The description conjured a visceral image in everyone's minds—
Viewers shuddered, their scalps prickling with dread.
Beyond the horror, there was an overwhelming sense of helplessness.
For the survivors, this was a true dead end.
Advance?
Endless demons awaited.
Retreat?
Step too far from the door, and you'd melt on the spot.
What the hell were they supposed to do?
After reading this, the audience couldn't help but look at the surviving D-Class with pity.
[If you're asking what this place is like... It's big. Not just a farmhouse. It's like... those things stole fragments of space from everywhere and stitched them together haphazardly.]
[Some areas look like apartments. Others resemble shopping malls. One spot was exactly like my old high school closet—same checkered pattern and everything.]
For the first time, the audience grasped the concept of "spatial anomaly."
A structure with no logic.
A reality where physics had ceased to function.
[Some fragments aren't made of... matter. They're black, like shadow-stuff, mostly in well-lit areas. If light passes through, you can stick your hand in.]
[Don't. That's how we lost Torres. Something grabbed him and pulled him in. The hole was too small for his head, but... it got him anyway.]
A few sparse lines painted a nightmare.
The chatroom grew heavier with tension.
Then—
The next passage made everyone freeze.
[No way out. We figured that out too. Every door just leads to another room in this hellhouse or loops back. We can't live here.]
[But there's one thing you can do.]
[I couldn't manage it, but maybe you can. It won't save you—I doubt it—but... it's important. Someone has to do it, or those things will spill out and wreak havoc.]
The audience immediately recalled the earlier hint.
Closing the door.
But the agent's hopes were doomed to fail—
Because the one holding this note now...
Was a D-Class.
A disposable lab rat with every reason to hate the Foundation.
The irony was almost poetic.
Yet the audience kept reading.
[I found a way to stop them: Find their nest.]
[I only saw it once, briefly. We followed one after it took Denning's heart.]
[It carried the heart into what I assume is this place's core. Everything there was shadow-stuff. They'd hoarded every light source they could find—fluorescents, flashlights, candles, you name it.]
[More were being dragged in as I watched. At the center? A mountain of hearts. Each one torn open, piled carelessly.]
[The thing tossed Denning's heart onto the heap.
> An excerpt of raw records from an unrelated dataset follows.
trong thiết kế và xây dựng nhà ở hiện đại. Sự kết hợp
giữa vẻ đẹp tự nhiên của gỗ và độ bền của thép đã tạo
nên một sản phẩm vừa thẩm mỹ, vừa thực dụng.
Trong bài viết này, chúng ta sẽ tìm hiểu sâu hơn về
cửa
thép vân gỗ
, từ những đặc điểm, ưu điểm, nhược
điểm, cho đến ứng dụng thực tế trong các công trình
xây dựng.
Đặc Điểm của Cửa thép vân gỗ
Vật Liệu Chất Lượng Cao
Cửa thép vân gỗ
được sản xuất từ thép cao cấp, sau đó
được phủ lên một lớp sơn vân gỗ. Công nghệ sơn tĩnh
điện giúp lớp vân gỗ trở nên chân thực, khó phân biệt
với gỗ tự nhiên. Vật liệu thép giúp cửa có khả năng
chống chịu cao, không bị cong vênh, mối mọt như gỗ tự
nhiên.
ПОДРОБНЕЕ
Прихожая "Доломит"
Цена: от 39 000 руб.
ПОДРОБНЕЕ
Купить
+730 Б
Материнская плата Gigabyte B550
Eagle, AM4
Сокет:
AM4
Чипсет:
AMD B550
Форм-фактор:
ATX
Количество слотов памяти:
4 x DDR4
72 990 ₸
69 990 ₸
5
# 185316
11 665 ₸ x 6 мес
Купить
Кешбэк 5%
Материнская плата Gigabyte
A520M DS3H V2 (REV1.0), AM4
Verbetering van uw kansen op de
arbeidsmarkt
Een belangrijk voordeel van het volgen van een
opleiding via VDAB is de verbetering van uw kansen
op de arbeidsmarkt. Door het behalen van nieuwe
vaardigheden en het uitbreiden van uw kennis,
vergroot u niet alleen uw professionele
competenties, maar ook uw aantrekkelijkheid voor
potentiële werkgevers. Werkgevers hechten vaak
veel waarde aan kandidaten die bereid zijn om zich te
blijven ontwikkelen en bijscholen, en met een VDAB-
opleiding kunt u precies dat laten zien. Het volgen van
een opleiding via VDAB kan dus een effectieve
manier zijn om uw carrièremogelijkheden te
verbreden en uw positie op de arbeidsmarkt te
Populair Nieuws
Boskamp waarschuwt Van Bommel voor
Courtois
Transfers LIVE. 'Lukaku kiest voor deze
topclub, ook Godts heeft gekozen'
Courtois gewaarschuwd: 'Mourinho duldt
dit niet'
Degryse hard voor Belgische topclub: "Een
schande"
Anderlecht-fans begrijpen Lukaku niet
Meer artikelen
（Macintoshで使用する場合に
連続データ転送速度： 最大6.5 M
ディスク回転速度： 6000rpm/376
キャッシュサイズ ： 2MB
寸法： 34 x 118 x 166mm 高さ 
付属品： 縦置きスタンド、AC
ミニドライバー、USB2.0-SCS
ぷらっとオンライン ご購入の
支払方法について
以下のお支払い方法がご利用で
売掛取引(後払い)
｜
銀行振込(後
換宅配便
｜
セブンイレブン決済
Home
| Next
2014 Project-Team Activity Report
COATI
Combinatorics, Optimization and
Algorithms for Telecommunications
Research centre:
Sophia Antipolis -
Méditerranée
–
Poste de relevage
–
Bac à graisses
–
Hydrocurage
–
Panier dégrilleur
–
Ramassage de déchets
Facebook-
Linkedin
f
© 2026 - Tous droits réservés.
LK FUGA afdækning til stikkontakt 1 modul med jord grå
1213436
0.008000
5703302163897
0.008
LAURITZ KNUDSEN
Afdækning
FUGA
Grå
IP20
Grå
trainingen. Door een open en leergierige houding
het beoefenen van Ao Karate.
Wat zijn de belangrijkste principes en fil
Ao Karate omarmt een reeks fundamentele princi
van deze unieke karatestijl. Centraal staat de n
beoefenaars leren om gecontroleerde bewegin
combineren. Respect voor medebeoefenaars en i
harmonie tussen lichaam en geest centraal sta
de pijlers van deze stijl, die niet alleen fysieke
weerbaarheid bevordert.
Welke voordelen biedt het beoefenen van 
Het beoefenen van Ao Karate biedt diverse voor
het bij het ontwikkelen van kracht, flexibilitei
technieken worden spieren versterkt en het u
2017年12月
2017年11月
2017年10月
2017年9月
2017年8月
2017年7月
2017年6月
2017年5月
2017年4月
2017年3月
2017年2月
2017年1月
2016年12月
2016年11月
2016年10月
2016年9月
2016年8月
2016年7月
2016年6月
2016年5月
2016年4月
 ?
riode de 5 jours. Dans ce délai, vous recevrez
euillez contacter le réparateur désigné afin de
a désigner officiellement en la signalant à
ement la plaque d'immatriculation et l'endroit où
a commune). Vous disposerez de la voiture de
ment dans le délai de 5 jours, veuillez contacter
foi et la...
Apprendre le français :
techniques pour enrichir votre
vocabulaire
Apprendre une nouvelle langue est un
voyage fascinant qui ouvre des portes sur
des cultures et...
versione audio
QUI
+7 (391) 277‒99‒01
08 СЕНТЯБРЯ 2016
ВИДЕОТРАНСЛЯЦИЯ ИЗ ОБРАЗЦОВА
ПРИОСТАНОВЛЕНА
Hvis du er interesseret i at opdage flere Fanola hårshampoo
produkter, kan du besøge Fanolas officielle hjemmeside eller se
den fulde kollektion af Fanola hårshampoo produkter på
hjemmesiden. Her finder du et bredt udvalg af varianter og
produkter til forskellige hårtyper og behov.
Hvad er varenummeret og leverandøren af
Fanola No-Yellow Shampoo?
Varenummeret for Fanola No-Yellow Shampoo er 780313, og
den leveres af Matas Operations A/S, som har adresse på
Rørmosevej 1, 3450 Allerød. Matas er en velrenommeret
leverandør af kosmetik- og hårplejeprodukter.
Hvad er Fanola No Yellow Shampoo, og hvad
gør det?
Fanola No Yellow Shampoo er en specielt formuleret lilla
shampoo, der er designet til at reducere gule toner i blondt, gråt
It started beating, thrashing wildly. Then it split, and a new creature clawed its way out.]
[It writhed, growing and taking shape. The sickest part? The heart kept beating even as it tore apart. I swear I felt my own chest ache.]
Chatroom Reactions
"FUCK! This is next-level messed up."
"I'm gonna have nightmares for weeks."
"Gotta hand it to Foundation agents—mental fortitude of titans."
"So they farm hearts to make more monsters?!"
A horrifying realization dawned:
How many people had these things killed?
[I ran. I couldn't take it, understand? I wasn't trained for this eldritch bullshit.]
[I heard the others behind me. Don't know if they called out or if the monsters spotted us, but we got separated.]
[I found a closet—just big enough—and hid. Writing by penlight, turning it off when they're near. It's worked... so far.]
Three-Body Universe – Earth
Luo Ji exhaled sharply, his expression unreadable.
This passage struck a chord.
The agent had fled.
But Luo Ji couldn't—wouldn't—judge him.
He could almost see it:
A cornered agent, ammo depleted, huddled in a closet in this warped hellscape, scribbling by a dying light.
Documenting intel paid for in blood.
What kind of resolve did that take?
[I can't hold on much longer.]
[A few bullets left, but I can't pray anymore. Not after seeing that.]
[But you—if you're reading this, you're an agent too. Maybe tougher than me.]
[Destroy the nest. Tear apart every heart.]
[It might kill them. Only idea I've got. You'll probably die trying, but... you're dead anyway. So what's left to fear?]